Behind a path-prefixing proxy, set basePath in the same config object —
/openapi.json, /llms.txt, and the explorer all mount under it.
Probes (Kubernetes-shaped)
import {
installHealth,
registerHealthCheck,
} from '@agentback/extension-health';
await installHealth(app); // GET /health (liveness), GET /ready (readiness)

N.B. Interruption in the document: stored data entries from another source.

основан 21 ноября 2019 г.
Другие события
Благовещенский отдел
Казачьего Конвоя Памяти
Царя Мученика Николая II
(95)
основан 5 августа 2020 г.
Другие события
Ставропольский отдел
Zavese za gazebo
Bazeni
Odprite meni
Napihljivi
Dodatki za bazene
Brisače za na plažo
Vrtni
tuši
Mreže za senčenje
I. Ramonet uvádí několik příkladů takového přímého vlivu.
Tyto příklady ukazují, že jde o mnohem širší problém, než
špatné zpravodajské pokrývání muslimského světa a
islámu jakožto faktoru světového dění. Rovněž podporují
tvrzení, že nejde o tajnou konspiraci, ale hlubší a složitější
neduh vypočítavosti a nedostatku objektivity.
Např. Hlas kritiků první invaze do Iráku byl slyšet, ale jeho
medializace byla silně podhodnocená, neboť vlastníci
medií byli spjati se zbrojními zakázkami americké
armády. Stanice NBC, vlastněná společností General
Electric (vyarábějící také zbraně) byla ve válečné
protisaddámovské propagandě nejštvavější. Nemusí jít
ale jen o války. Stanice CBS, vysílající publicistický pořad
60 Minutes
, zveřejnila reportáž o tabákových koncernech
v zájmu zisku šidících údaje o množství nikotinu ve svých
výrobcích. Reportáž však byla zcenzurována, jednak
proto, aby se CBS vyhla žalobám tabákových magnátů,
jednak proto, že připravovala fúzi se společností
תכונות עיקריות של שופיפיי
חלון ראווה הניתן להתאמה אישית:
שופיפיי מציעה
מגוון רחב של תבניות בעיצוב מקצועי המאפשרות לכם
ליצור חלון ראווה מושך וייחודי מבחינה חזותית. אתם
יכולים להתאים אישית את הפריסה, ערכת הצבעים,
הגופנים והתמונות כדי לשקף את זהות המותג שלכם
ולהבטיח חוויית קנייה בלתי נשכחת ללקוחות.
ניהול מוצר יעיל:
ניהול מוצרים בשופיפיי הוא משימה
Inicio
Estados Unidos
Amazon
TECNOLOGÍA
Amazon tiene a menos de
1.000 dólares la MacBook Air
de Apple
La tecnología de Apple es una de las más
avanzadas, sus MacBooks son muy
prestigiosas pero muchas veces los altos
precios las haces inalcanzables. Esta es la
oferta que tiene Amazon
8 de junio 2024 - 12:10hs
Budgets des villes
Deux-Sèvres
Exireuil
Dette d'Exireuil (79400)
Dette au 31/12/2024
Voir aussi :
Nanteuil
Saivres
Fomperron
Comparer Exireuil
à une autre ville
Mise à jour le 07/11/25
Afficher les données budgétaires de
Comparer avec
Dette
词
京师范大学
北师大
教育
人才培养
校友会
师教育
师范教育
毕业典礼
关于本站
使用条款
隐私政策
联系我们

registerHealthCheck(app, {
name: 'db',
type: 'readiness',
check: async () => void (await db.execute(sql`select 1`)),
});
/health runs liveness checks and answers 200 {status: 'UP'} / 503;
/ready runs readiness checks. Wire them directly:
livenessProbe:
httpGet: {path: /health, port: 3000}
readinessProbe:
httpGet: {path: /ready, port: 3000}
Metrics and tracing
import {installMetrics} from '@agentback/extension-metrics';
import {installOtel} from '@agentback/extension-otel';
await installMetrics(app); // Prometheus text at /metrics:
// process metrics + request-duration histogram
await installOtel(app); // spans for every REST dispatch and MCP tool call
extension-otel depends only on @opentelemetry/api — you bring the
SDK and exporter in your entrypoint, before the app starts:
import {NodeSDK} from '@opentelemetry/sdk-node';
import {OTLPTraceExporter} from '@opentelemetry/exporter-trace-otlp-http';
const sdk = new NodeSDK({
serviceName: 'my-service',
traceExporter: new OTLPTraceExporter(), // honors OTEL_EXPORTER_OTLP_ENDPOINT
});
sdk.start();
Point OTEL_EXPORTER_OTLP_ENDPOINT at your collector (Jaeger, Tempo,
Datadog agent — anything OTLP). When metering is installed, installOtel
also stamps the active trace id onto every usage event, so billing records
and traces share a join key.
Graceful shutdown
The HTTP server already closes gracefully (in-flight requests drain, new connections are refused). Hook the signals:
for (const signal of ['SIGTERM', 'SIGINT'] as const) {
process.on(signal, () => {
app.stop().then(
() => process.exit(0),
err => {
console.error(err);
process.exit(1);
},
);
});
}
app.stop() stops every bound server (REST, MCP transports) and runs
lifecycle observers' stop() — close DB pools and queue connections there.
Multi-instance checklist
Several conveniences default to per-process in-memory state. Fine on one instance; on two or more, bind shared implementations:
| Feature | Default | Multi-instance binding |
|---|---|---|
| Rate limiting | in-memory buckets | installRateLimit(app, {redis: …}) (Redis-backed) |
confirm: tokens |
in-memory store | bind RestBindings.CONFIRMATION_STORE / MCPBindings.CONFIRMATION_STORE |
idempotency: replay |
in-memory store | bind RestBindings.IDEMPOTENCY_STORE |
| Metering sink | in-memory log | bind MeteringBindings.SINK (Redis/JSONL/composite ship in-box) |
| MCP resumable sessions | none | pass a shared EventStore to installMcpHttp |
| Job queue / event bus | in-memory adapter | @agentback/messaging-bullmq (BullMQ + Redis Streams) |
Also remember that MCP-over-HTTP sessions are sticky to an instance unless you enable session resumability — terminate MCP at one instance or use a session-affinity LB policy.
Exposure checklist
cors:— off by default; enable deliberately (trueorCorsOptions)./mcp— if exposed, read Secure MCP over HTTP first: auth, DNS-rebinding allowlists, per-tool rate limits./openapi.json,/llms.txt,/explorer,/mcp-inspector— public by default. The spec and AX artifacts are usually fine to leave public (they are the product); gate or disable the explorer/inspector UIs in production if your API is not.- Set
DEBUG=(empty) in production; enable namespaces selectively when debugging (DEBUG=agentback:rest:*).